= Historia Salonitana =

Historia Salonitanorum atque Spalatinorum pontificum or the History of the Bishops of Salona and Split (Povijest biskupa Salone i Splita), commonly known simply as the Historia Salonitana, is a chronicle by Thomas the Archdeacon from the 13th century which contains significant information about the early history of the Croats. The work is available in several scholarly editions and translations, while the English translation is available from 2006.

It was first published by Johannes Lucius. An extended version of this work, known as the Historia Salonitana maior was composed in the 16th century, and critical editions of both have been republished by Nada Klaić (Belgrade: Naucno delo, 1967).

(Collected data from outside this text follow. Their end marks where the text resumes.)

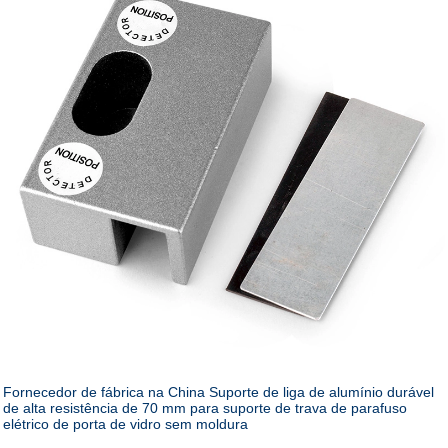
Fornecedor de fábrica na China Suporte de liga de alumínio durável
de alta resistência de 70 mm para suporte de trava de parafuso
elétrico de porta de vidro sem moldura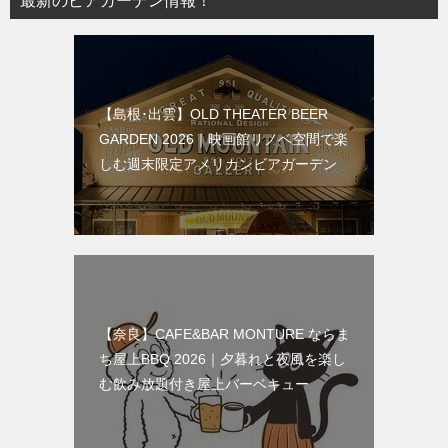
最新のビアガーデン情報！
【島根･出雲】OLD THEATER BEER
GARDEN 2026｜映画館リノベ空間で楽
しむ週末限定アメリカンビアガーデン
【奈良】CAFE&BAR MONTURE ならま
ち屋上BBQ 2026｜夕暮れと夜風を楽し
む飲み放題付き屋上バーベキュー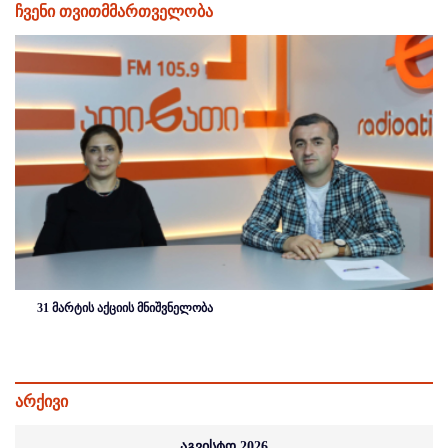
ჩვენი თვითმმართველობა
31 მარტის აქციის მნიშვნელობა
არქივი
აგვისტო 2026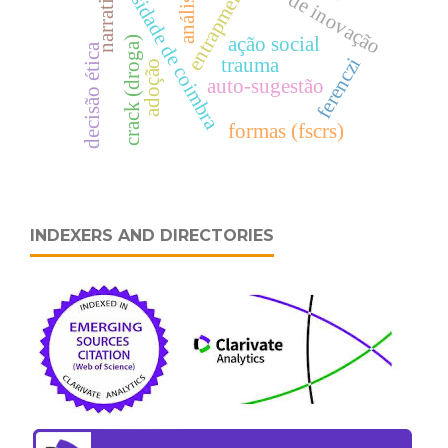
momentos de inovação
universidade de coimbra
narrativa
entrapment
ação social
crack (droga)
decisão ética
ferenczi
trauma
adoção
auto-sugestão
formas (fscrs)
INDEXERS AND DIRECTORIES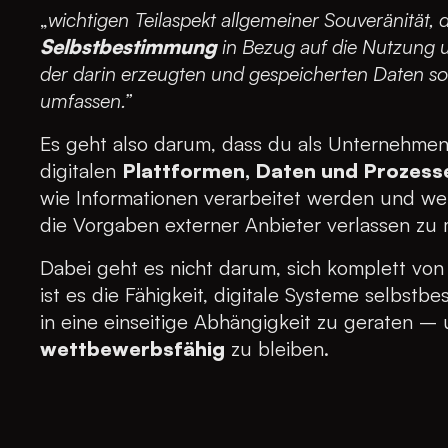
„
wichtigen
Teilaspekt allgemeiner Souveränität,
Selbstbestimmung
in Bezug auf die Nutzung un
der darin erzeugten und gespeicherten Daten so
umfassen.”
Es geht also darum, dass du als Unternehme
digitalen
Plattformen, Daten und Prozess
wie Informationen verarbeitet werden und wer 
die Vorgaben externer Anbieter verlassen zu
Dabei geht es nicht darum, sich komplett vo
ist es die Fähigkeit, digitale Systeme selbst
in eine einseitige Abhängigkeit zu geraten –
wettbewerbsfähig
zu bleiben.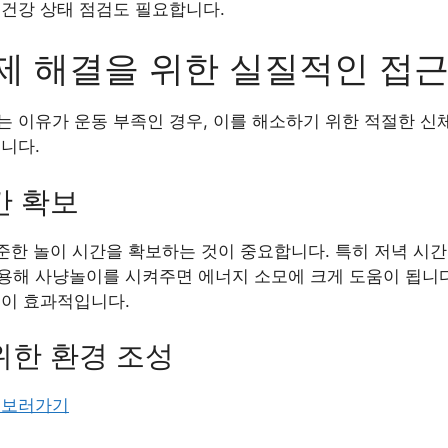
 건강 상태 점검도 필요합니다.
제 해결을 위한 실질적인 접
 이유가 운동 부족인 경우, 이를 해소하기 위한 적절한 신
니다.
간 확보
꾸준한 놀이 시간을 확보하는 것이 중요합니다. 특히 저녁 시
용해 사냥놀이를 시켜주면 에너지 소모에 크게 도움이 됩니다
등이 효과적입니다.
위한 환경 조성
 보러가기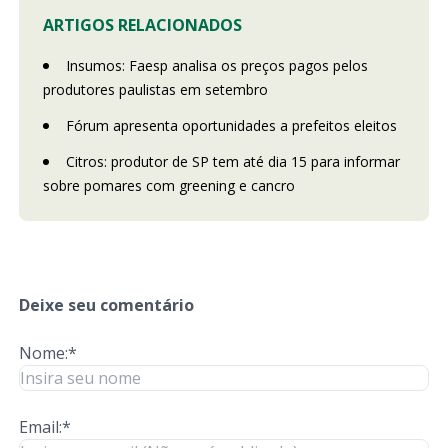
ARTIGOS RELACIONADOS
Insumos: Faesp analisa os preços pagos pelos
produtores paulistas em setembro
Fórum apresenta oportunidades a prefeitos eleitos
Citros: produtor de SP tem até dia 15 para informar
sobre pomares com greening e cancro
Deixe seu comentário
Nome:*
Email:*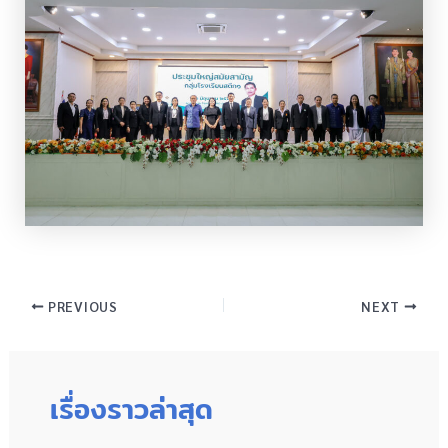
PREVIOUS
NEXT
เรื่องราวล่าสุด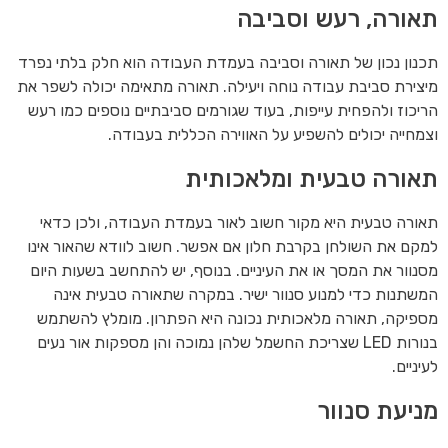
תאורה, רעש וסביבה
תכנון נכון של תאורה וסביבה בעמדת העבודה הוא חלק בלתי נפרד
מיצירת סביבת עבודה נוחה ויעילה. תאורה מתאימה יכולה לשפר את
הריכוז ולהפחית עייפות, בעוד שגורמים סביבתיים נוספים כמו רעש
וצמחייה יכולים להשפיע על האווירה הכללית בעבודה.
תאורה טבעית ומלאכותית
תאורה טבעית היא מקור חשוב לאור בעמדת העבודה, ולכן כדאי
למקם את השולחן בקרבת חלון אם אפשר. חשוב לוודא שהאור אינו
מסנוור את המסך או את העיניים. בנוסף, יש להתחשב בשעות היום
המשתנות כדי למנוע סנוור ישיר. במקרה שתאורה טבעית אינה
מספיקה, תאורה מלאכותית נכונה היא הפתרון. מומלץ להשתמש
בנורות LED שצריכת החשמל שלהן נמוכה והן מספקות אור נעים
לעיניים.
מניעת סנוור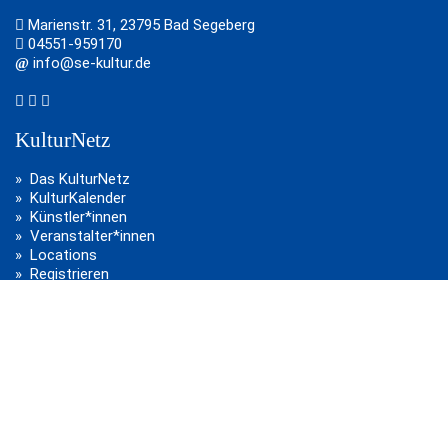
Marienstr. 31, 23795 Bad Segeberg
04551-959170
info@se-kultur.de
KulturNetz
Das KulturNetz
KulturKalender
Künstler*innen
Veranstalter*innen
Locations
Registrieren
Neuigkeiten
Teilnahmebedingungen
Kontakt
SE-KulturTage
Rückblicke
SE-KulturFenster
SE-KulturDorf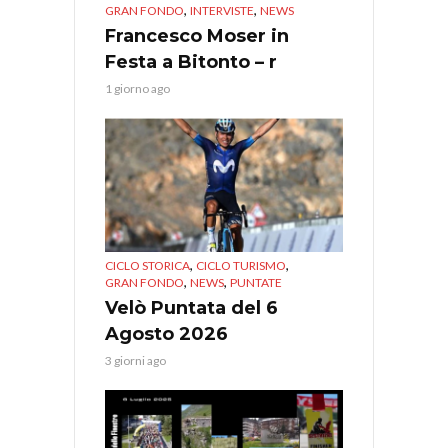
,
,
GRAN FONDO
INTERVISTE
NEWS
Francesco Moser in
Festa a Bitonto – r
1 giorno ago
,
,
CICLO STORICA
CICLO TURISMO
,
,
GRAN FONDO
NEWS
PUNTATE
Velò Puntata del 6
Agosto 2026
3 giorni ago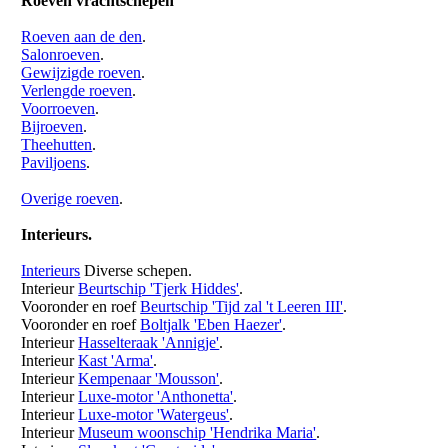
Roeven vrachtschepen
Roeven aan de den
.
Salonroeven
.
Gewijzigde roeven
.
Verlengde roeven
.
Voorroeven
.
Bijroeven
.
Theehutten
.
Paviljoens
.
Overige roeven
.
Interieurs.
Interieurs
Diverse schepen.
Interieur
Beurtschip 'Tjerk Hiddes'
.
Vooronder en roef
Beurtschip 'Tijd zal 't Leeren III'
.
Vooronder en roef
Boltjalk 'Eben Haezer'
.
Interieur
Hasselteraak 'Annigje'
.
Interieur
Kast 'Arma'
.
Interieur
Kempenaar 'Mousson'
.
Interieur
Luxe-motor 'Anthonetta'
.
Interieur
Luxe-motor 'Watergeus'
.
Interieur
Museum woonschip 'Hendrika Maria'
.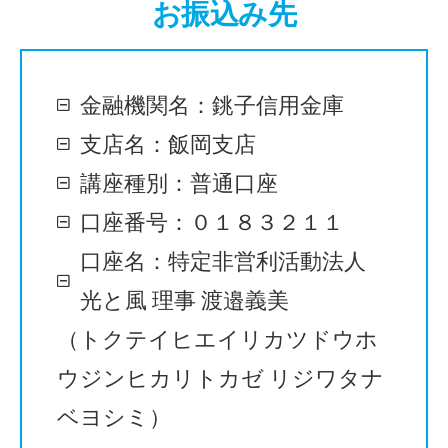
お振込み先
金融機関名：銚子信用金庫
支店名：飯岡支店
講座種別：普通口座
口座番号：０１８３２１１
口座名：特定非営利活動法人
光と風 理事 渡邉義美
（トクテイヒエイリカツドウホ
ウジンヒカリトカゼ リジワタナ
ベヨシミ）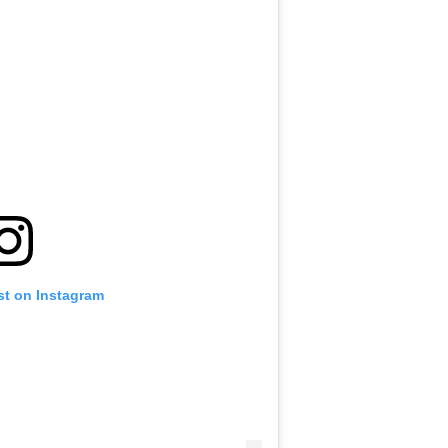
st on Instagram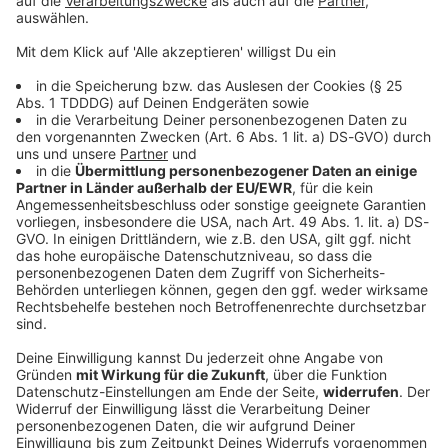
DAS KÖNNTE DICH AUCH INTERESSIEREN
Welt
Wasserarme Donau wird zur
Asservatenkammer der Geschichte
Der Rekord-Tiefstand des großen europäischen
Stroms legt Relikte aus verschiedenen Epochen frei.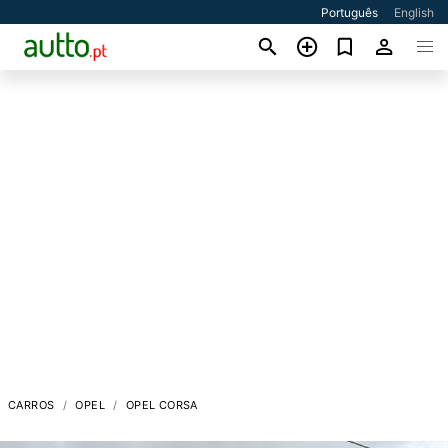
Português
English
CARROS
OPEL
OPEL CORSA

The chronicle gives an account of the arrival of the Croats:

From the Polish territories called Lingonia seven or eight tribal clans arrived under Totilo. When they saw that the Croatian land would be suitable for habitation because in it there were few Roman colonies, they sought and obtained for their duke...The people called Croats...Many call them Goths, and likewise Slavs, according to the particular name of those who arrived from Poland and Bohemia.

This account may be considered more similar to that which is found in De Administrando Imperio than the Chronicle of the Priest of Duklja.

The chronicle notes that by the time of the Byzantine Emperor Heraclius and Pope John IV, some Croats had been converted to Christianity. Both these men died in the mid 7th century, which leaves an estimate of the actual arrival of the Croats to the Adriatic at sometime in the early part of the century.

It provides an extended information about the Croatian kings Demetrius Zvonimir and Peter Krešimir IV.